An iterative Lie-algebra method for AX=YB calibration uses a relative uncertainty metric to refine updates and reach near-global optima while preserving constraints.

A machine-rendered reading of the paper's core claim, the machinery that carries it, and where it could break.

The paper proposes a general optimization framework for the hand-eye calibration problem AX=YB. It develops an iterative algorithm based on Lie algebra that approximates global optimal solutions, strictly preserves structural constraints on the calibration parameters, and performs synchronized updates across parameters. Because explicit uncertainty modeling is difficult in real scenarios such as overloaded industrial robots with large workspaces, the method instead computes a relative uncertainty metric from the input data sources and uses this metric to dynamically refine the iteration. A separate initial-solution generator is added to improve convergence stability and final accuracy.
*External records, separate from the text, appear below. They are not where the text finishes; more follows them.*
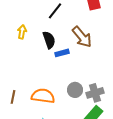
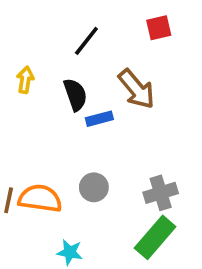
gray circle: (75, 90) -> (94, 187), moved
orange semicircle: (43, 96) -> (40, 198), moved

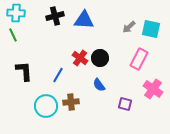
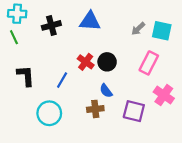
black cross: (55, 16) -> (51, 25), moved
brown cross: (71, 102) -> (95, 109), moved
purple square: (125, 104) -> (134, 111), size x1.5

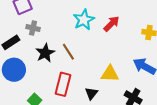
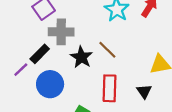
gray cross: (33, 28) -> (61, 32), size x1.5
On synthetic datasets the approach delivers at least 67 percent higher estimation accuracy than existing methods under high-uncertainty conditions.

Core claim

The central claim is that a relative uncertainty metric derived directly from the data can be inserted into a Lie-algebra iterative solver for AX=YB so that the iteration is dynamically refined, structural constraints remain satisfied at every step, synchronized parameter updates are maintained, and an approximately global optimum is reached, yielding substantially higher accuracy than prior methods when data uncertainty is high.

What carries the argument

The relative uncertainty metric that evaluates uncertainty between data sources and is fed back to dynamically adjust the Lie-algebra iteration while enforcing structural constraints and enabling synchronized updates.

If this is right

  • The framework applies directly to industrial robot hand-eye calibration under overloading and large-workspace conditions.
  • The initial-solution generator increases overall stability and convergence speed of the iteration.
  • Synchronized updates reduce the risk of constraint violation during optimization.
  • The avoidance of explicit uncertainty models simplifies deployment when accurate noise statistics are unavailable.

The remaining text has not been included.